Additional recommended knowledge
The pills were first formulated and manufactured in 1854 by Andrew B. Moore, who was then operating under the name A.B. Moore in Buffalo, New York. Rights to the pills were then transferred through a number of different business partnerships under the control of Moore, Andrew J. White, Baldwin L. Judson, George Wells Comstock and his nephew, William Henry Comstock. These reorganizations all occurred amid numerous disputes and lawsuits. Ownership of Dr. Morse's Indian Root Pills finally stabilized in 1867 when it settled solely in the hands of William Henry Comstock, and, thereafter, business was carried out under the name W.H. Comstock Co. Ltd.. During the long period of instability, the manufacturing operations moved from Buffalo to New York City and then to dual sites on opposite sides of the St. Lawrence River, one at Brockville, Ontario and the other at Morristown, New York.

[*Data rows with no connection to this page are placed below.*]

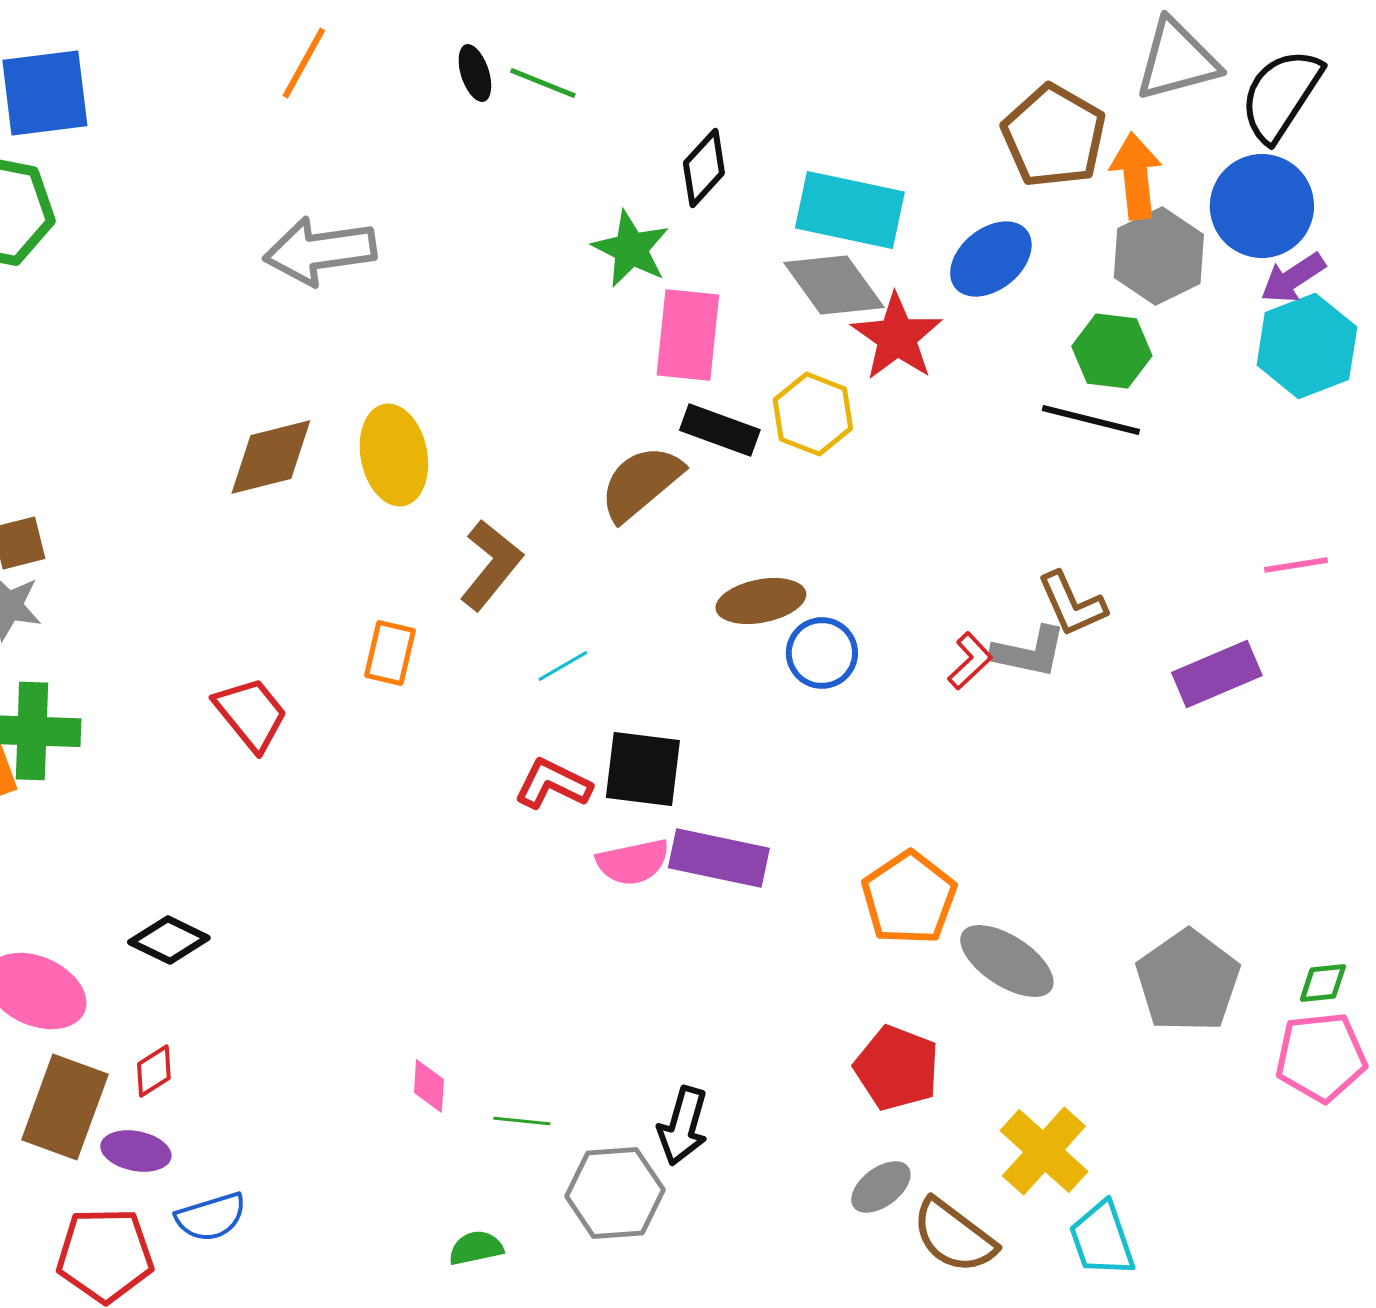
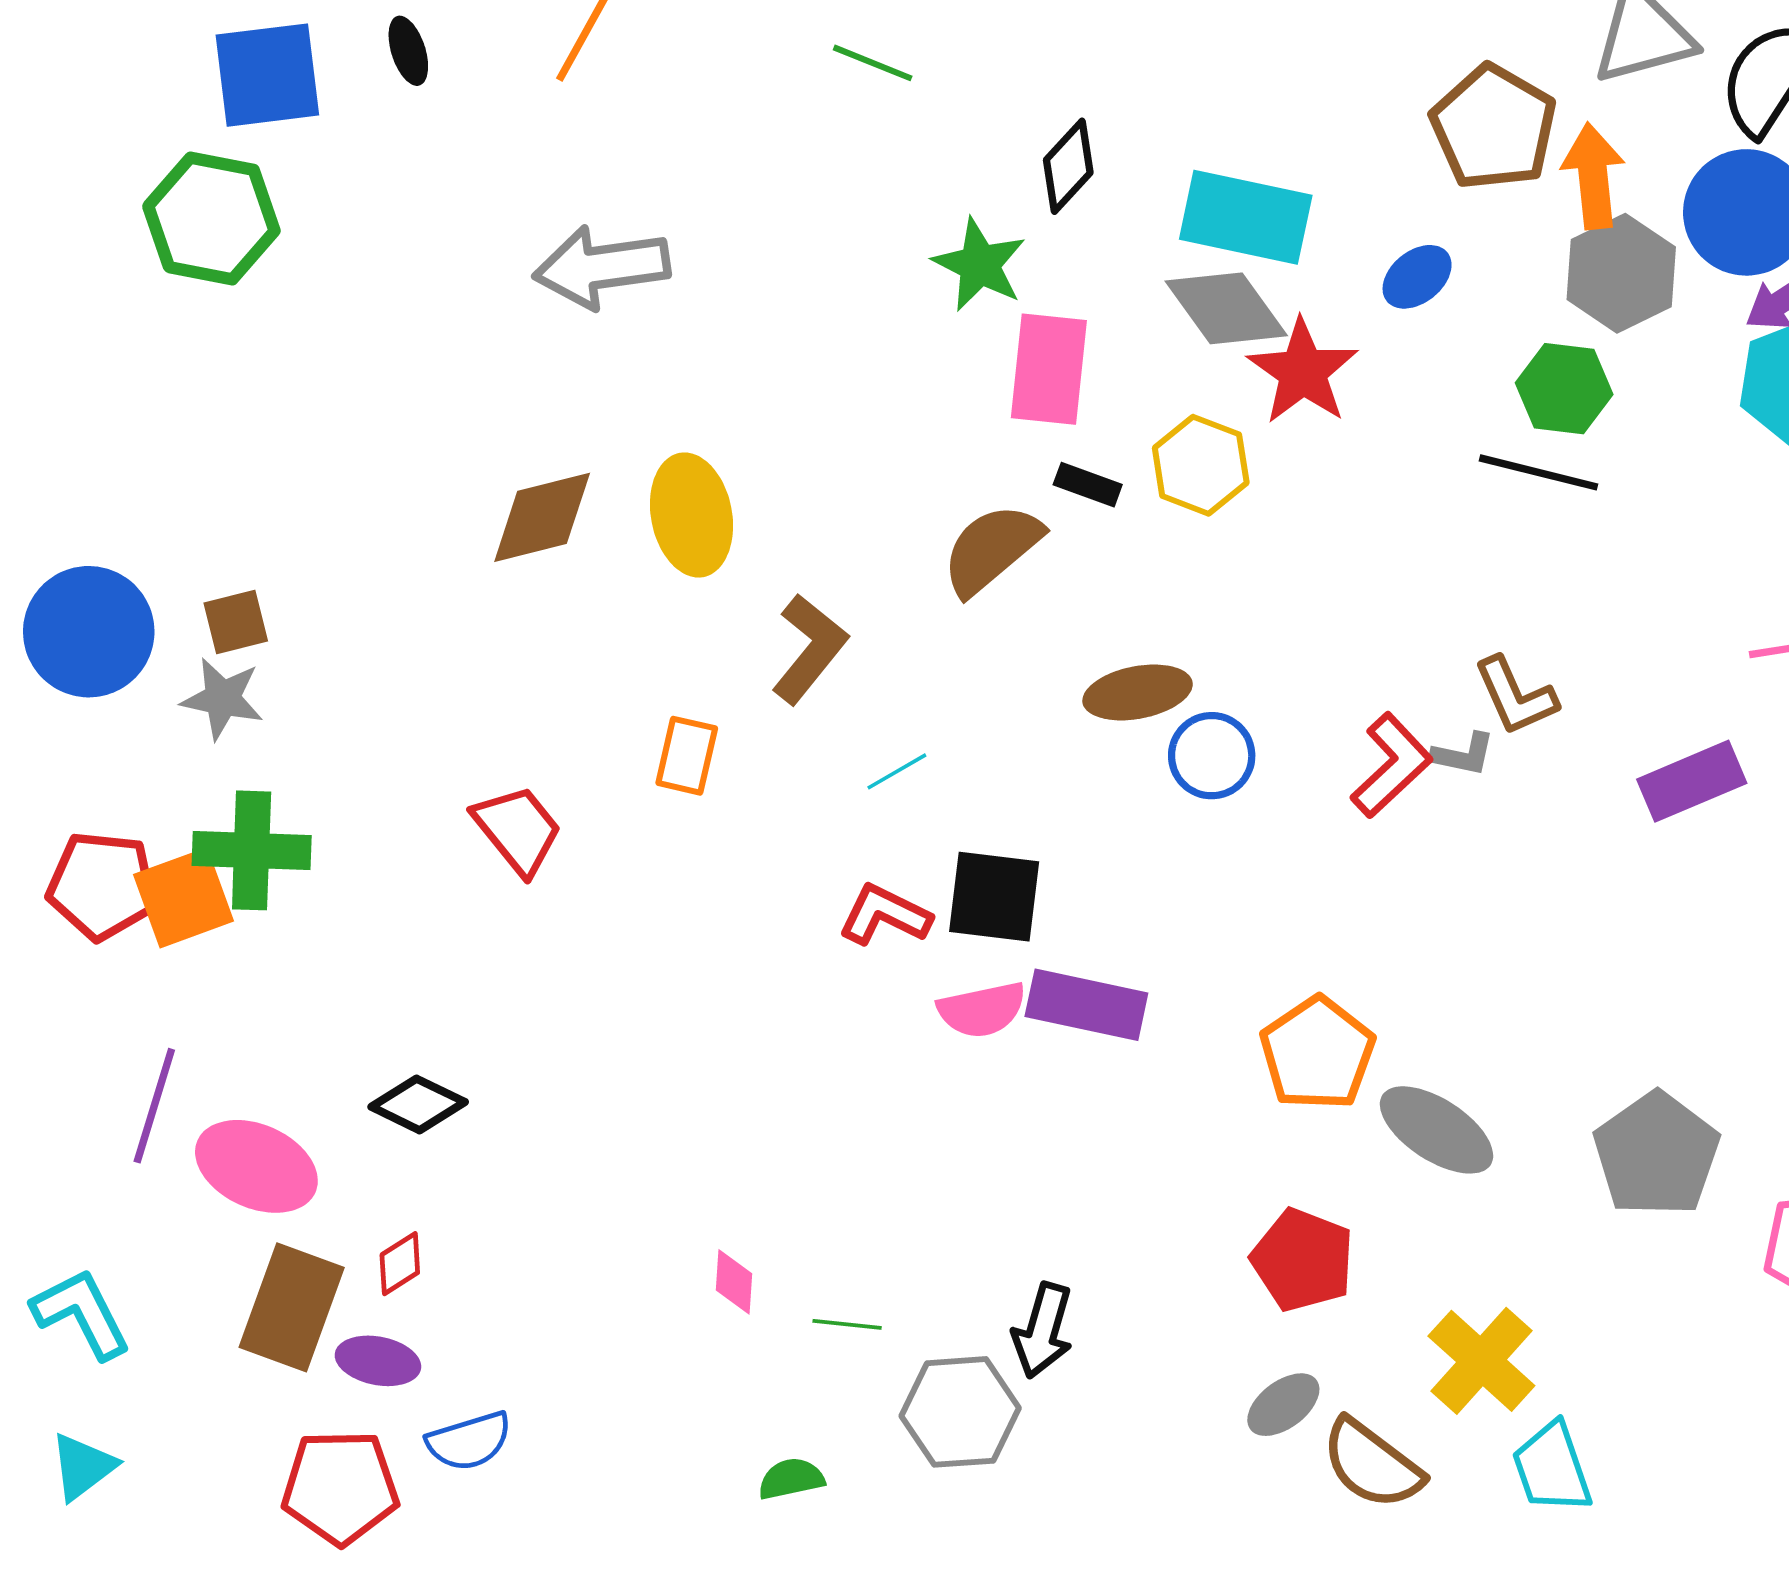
black ellipse: (475, 73) -> (408, 51), moved
blue ellipse: (991, 259) -> (1417, 277), size x0.7
black rectangle: (720, 430) -> (1088, 485), size x0.7
gray L-shape: (1029, 652) -> (1463, 754), size x0.7
red L-shape: (970, 661) -> (1392, 765), size x1.5

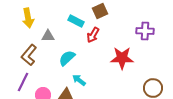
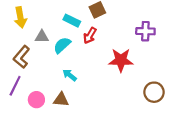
cyan semicircle: (67, 58) -> (62, 45), moved
cyan arrow: (79, 80) -> (70, 75), moved

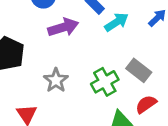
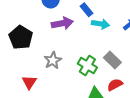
cyan arrow: (117, 22) -> (101, 24), turned 36
green cross: (105, 82) -> (87, 65), turned -36

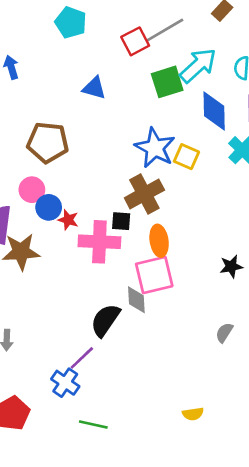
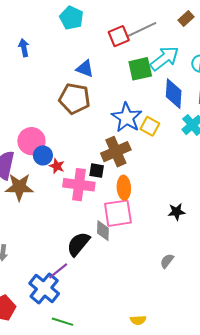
brown pentagon: (48, 142) -> (74, 99), moved
pink circle: (32, 190) -> (31, 141), size x1.4
blue cross: (65, 383) -> (44, 288), size x1.4

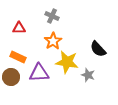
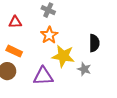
black semicircle: (98, 49) -> (94, 43), turned -138
purple triangle: (39, 73) -> (43, 76), moved

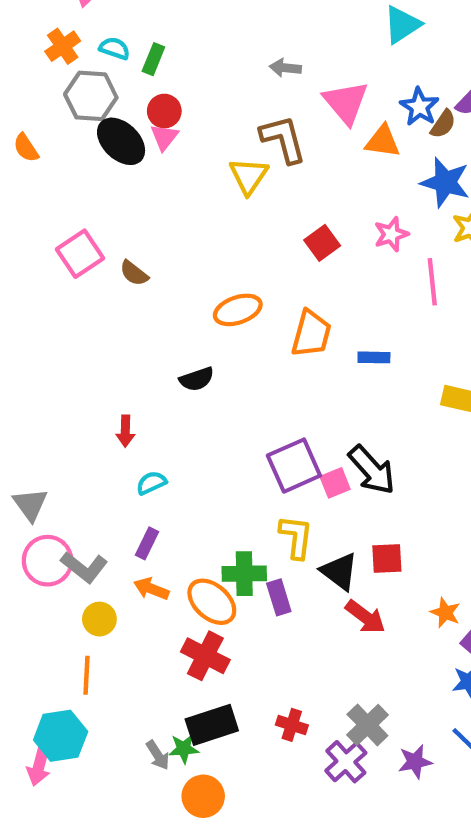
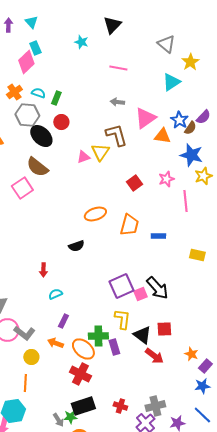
pink triangle: (346, 102) -> (145, 118), turned 35
pink triangle: (164, 137) -> (83, 157), moved, turned 32
brown semicircle: (134, 273) -> (37, 167), moved, size x1.6
purple rectangle: (147, 543) -> (63, 321), moved
gray cross: (367, 725) -> (155, 406), turned 30

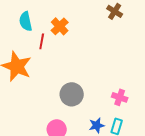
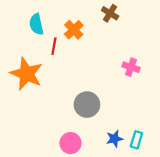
brown cross: (115, 11) -> (110, 13), moved
pink cross: (120, 97) -> (131, 67), moved

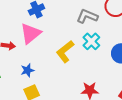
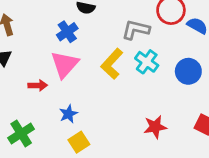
yellow L-shape: (65, 52) -> (112, 64), moved

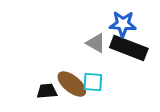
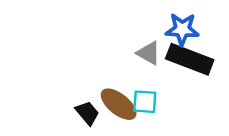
black trapezoid: (47, 91) -> (87, 113), turned 55

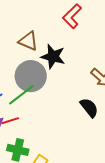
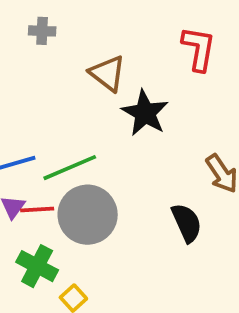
red L-shape: (72, 16) -> (199, 49), turned 130
gray circle: (31, 76) -> (88, 215), moved

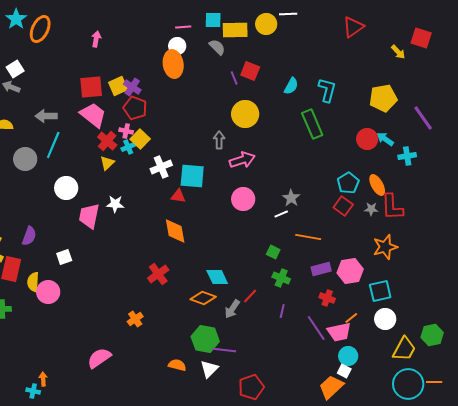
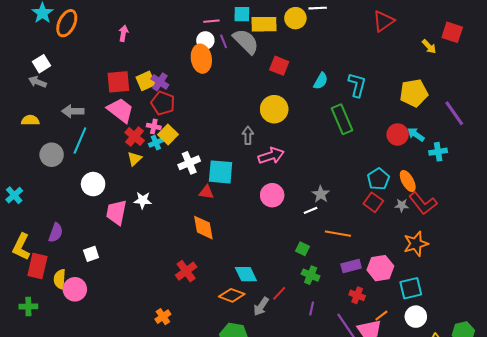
gray semicircle: (217, 47) -> (246, 41), size x1.6
purple line: (234, 78) -> (224, 41), moved
red L-shape: (392, 207) -> (423, 203), turned -36

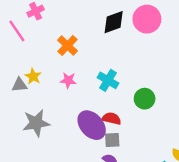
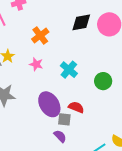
green circle: (145, 99) -> (103, 81), moved
red semicircle: (111, 119) -> (76, 107), moved

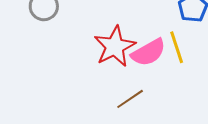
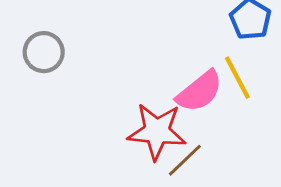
red star: (115, 46) -> (157, 131), moved, turned -30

When William Henry Comstock died in 1919, control of the company passed to his son, William Henry Comstock II, known to some as "Young Bill." W.H. Comstock Co. Ltd. ceased operations in 1960. This was precipitated by the overall decline of the patent medicine industry and the death of Young Bill in 1959.
The marketing of Dr. Morse's Indian Root Pills was the most significant chapter of the complex history of the Comstock patent medicine business. The first chapter was that of Edwin P. Comstock, the father of William Henry Comstock I. Edwin founded a drug company in New York City in 1833. Between 1833 and the time of the acquisition of the rights to Dr. Morse's Indian Root Pills, the company remained under the control of the Comstocks through the additional involvement of Edwin's brothers; Lucius, Albert Lee, John Carlton and George Wells. Before and during the marketing of Dr. Morse's Indian Root Pills, the Comstock patent medicine business was involved in the sale of a number of other successful drugs, including Carlton's Pile Liniment, Oldridge's Balm of Columbia, Kline's Tooth Ache Drops and Judson's Worm Tea.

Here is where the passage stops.